Trump Frees Friends | The Reality of Cellphone Addiction | Immunity is Only Temporary
July 13, 2020
“Life under a good government is rarely dramatic; life under a bad government is always so.” — Oscar Wilde
“Good government is known from bad government by this infallible test: that under the former the labouring people are well fed and well clothed, and under the latter, they are badly fed and badly clothed.” — William Cobbett
Stay Home or Get Schooled
(NurPhoto via Getty Images)
Federal public health response teams deployed to COVID-19 hotspots to assist local public health officials carried with them a 69-page document marked “For Internal Use Only.” The document warns that fully reopening K-12 schools and universities would be the “highest risk” for spreading COVID-19.
Current CDC guidelines, updated in May, say the “lowest risk” setting for COVID-19 spread is virtual-only learning options, while full-sized, in-person classes lacking social distancing is set at “highest risk.” Trump administration officials have been pushing hard for students and teachers to return to their classrooms in person this fall. Last Wednesday, the president criticized the CDC guidelines as “very tough” and “expensive.” During a White House task force briefing, Vice President Mike Pence announced the CDC would issue new guidelines on reopening schools because “we just don’t want the guidance to be too tough.”

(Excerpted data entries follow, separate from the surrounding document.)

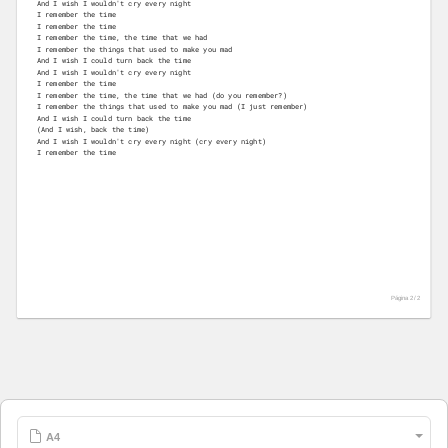
And I wish I wouldn't cry every night
I remember the time
I remember the time
I remember the time, the time that we had
I remember the things that used to make you mad
And I wish I could turn back the time
And I wish I wouldn't cry every night
I remember the time
I remember the time, the time that we had (do you remember?)
I remember the things that used to make you mad (I just remember)
And I wish I could turn back the time
(And I wish, back the time)
And I wish I wouldn't cry every night (cry every night)
I remember the time
Página 2 /
2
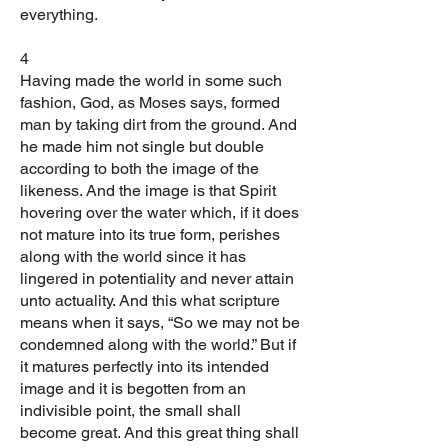
everything.
4
Having made the world in some such
fashion, God, as Moses says, formed
man by taking dirt from the ground. And
he made him not single but double
according to both the image of the
likeness. And the image is that Spirit
hovering over the water which, if it does
not mature into its true form, perishes
along with the world since it has
lingered in potentiality and never attain
unto actuality. And this what scripture
means when it says, “So we may not be
condemned along with the world.” But if
it matures perfectly into its intended
image and it is begotten from an
indivisible point, the small shall
become great. And this great thing shall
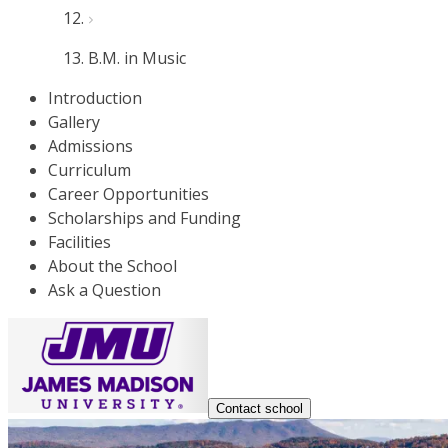
B.M. in Music
Introduction
Gallery
Admissions
Curriculum
Career Opportunities
Scholarships and Funding
Facilities
About the School
Ask a Question
Contact school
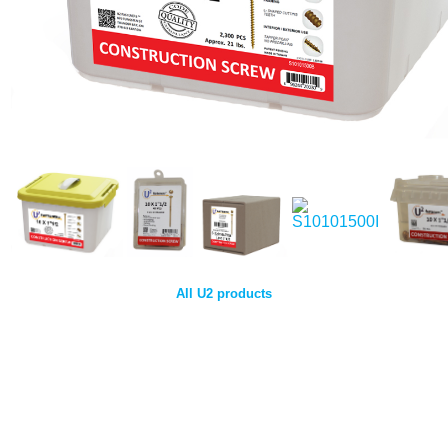
All U2 products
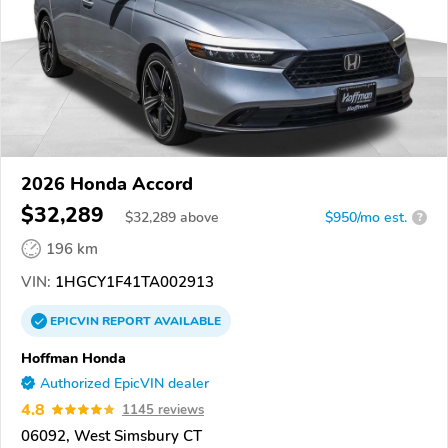
2026 Honda Accord
$32,289
$
32,289
above
$950/mo est.
?
196 km
VIN:
1HGCY1F41TA002913
EPICVIN
REPORT
AVAILABLE
Hoffman Honda
Authorized EpicVIN dealer
4.8
1145 reviews
06092, West Simsbury CT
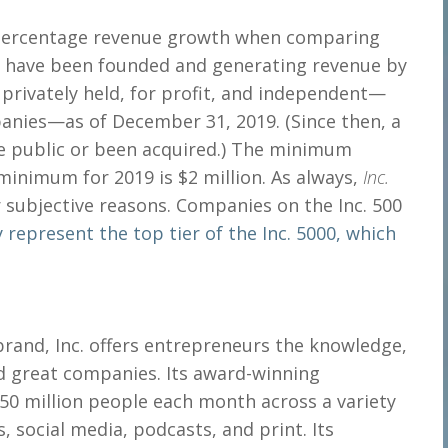
o percentage revenue growth when comparing
t have been founded and generating revenue by
 privately held, for profit, and independent—
panies—as of December 31, 2019. (Since then, a
e public or been acquired.) The minimum
 minimum for 2019 is $2 million. As always,
Inc.
r subjective reasons. Companies on the Inc. 500
 represent the top tier of the Inc. 5000, which
rand, Inc. offers entrepreneurs the knowledge,
d great companies. Its award-winning
0 million people each month across a variety
, social media, podcasts, and print. Its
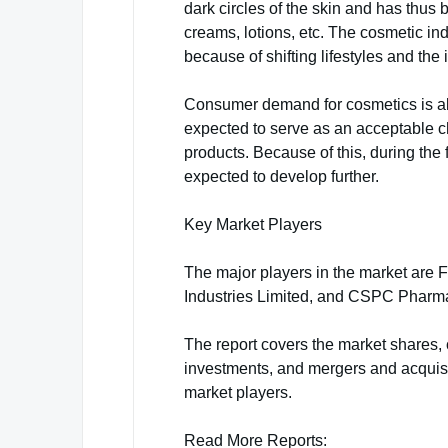
dark circles of the skin and has thu
creams, lotions, etc. The cosmetic ind
because of shifting lifestyles and the
Consumer demand for cosmetics is als
expected to serve as an acceptable c
products. Because of this, during the 
expected to develop further.
Key Market Players
The major players in the market are 
Industries Limited, and CSPC Pharma
The report covers the market shares, 
investments, and mergers and acquisi
market players.
Read More Reports:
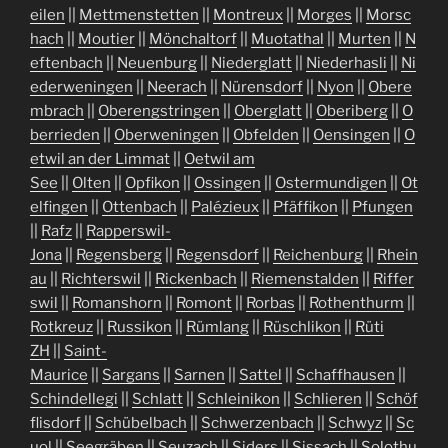
eilen
||
Mettmenstetten
||
Montreux
||
Morges
||
Morsc
hach
||
Moutier
||
Mönchaltorf
||
Muotathal
||
Murten
||
N
eftenbach
||
Neuenburg
||
Niederglatt
||
Niederhasli
||
Ni
ederweningen
||
Neerach
||
Nürensdorf
||
Nyon
||
Obere
mbrach
||
Oberengstringen
||
Oberglatt
||
Oberiberg
||
O
berrieden
||
Oberweningen
||
Obfelden
||
Oensingen
||
O
etwil an der Limmat
||
Oetwil am
See
||
Olten
||
Opfikon
||
Ossingen
||
Ostermundigen
||
Ot
elfingen
||
Ottenbach
||
Palézieux
||
Pfäffikon
||
Pfungen
||
Rafz
||
Rapperswil-
Jona
||
Regensberg
||
Regensdorf
||
Reichenburg
||
Rhein
au
||
Richterswil
||
Rickenbach
||
Riemenstalden
||
Riffer
swil
||
Romanshorn
||
Romont
||
Rorbas
||
Rothenthurm
||
Rotkreuz
||
Russikon
||
Rümlang
||
Rüschlikon
||
Rüti
ZH
||
Saint-
Maurice
||
Sargans
||
Sarnen
||
Sattel
||
Schaffhausen
||
Schindellegi
||
Schlatt
||
Schleinikon
||
Schlieren
||
Schöf
flisdorf
||
Schübelbach
||
Schwerzenbach
||
Schwyz
||
Sc
uol
||
Seegräben
||
Seuzach
||
Siders
||
Sissach
||
Solothu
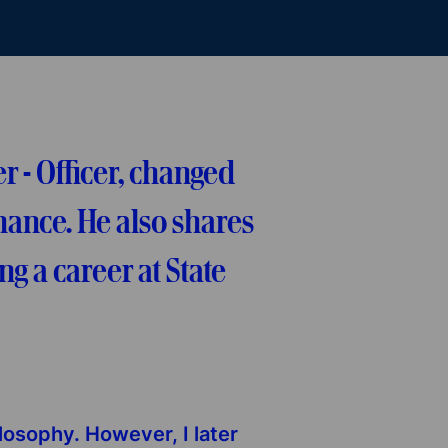
 - Officer, changed
nance. He also shares
g a career at State
ilosophy. However, I later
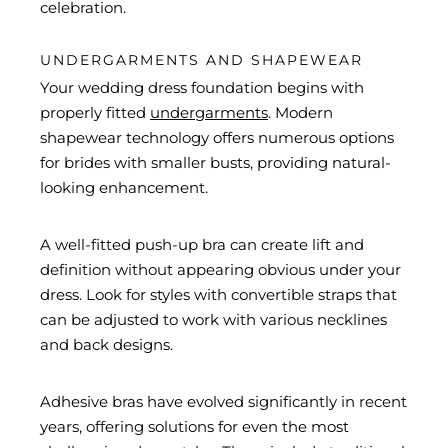
celebration.
UNDERGARMENTS AND SHAPEWEAR
Your wedding dress foundation begins with
properly fitted
undergarments
. Modern
shapewear technology offers numerous options
for brides with smaller busts, providing natural-
looking enhancement.
A well-fitted push-up bra can create lift and
definition without appearing obvious under your
dress. Look for styles with convertible straps that
can be adjusted to work with various necklines
and back designs.
Adhesive bras have evolved significantly in recent
years, offering solutions for even the most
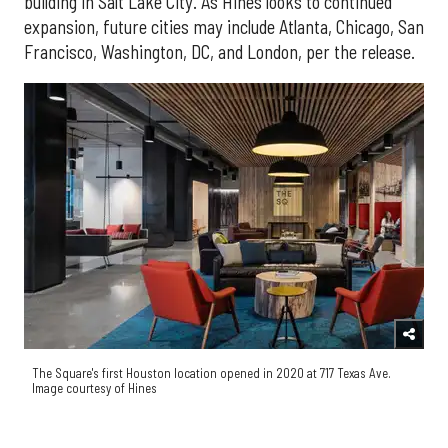
building in Salt Lake City. As Hines looks to continued
expansion, future cities may include Atlanta, Chicago, San
Francisco, Washington, DC, and London, per the release.
The Square's first Houston location opened in 2020 at 717 Texas Ave.
Image courtesy of Hines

CDC Director and task force member Dr. Robert Redfield said the agency’s recommendations should not be viewed as a barrier to returning children to classrooms. However, Redfield later insisted the CDC would not be releasing new guidance nor changing the existing guidance.
On Friday, Trump tweeted “schools must be open in the Fall,” arguing that virtual learning is “TERRIBLE” compared to in-school or on-campus learning. He also threatened to cut federal funding to schools and universities that don’t reopen, although he doesn’t have unilateral authority to do that.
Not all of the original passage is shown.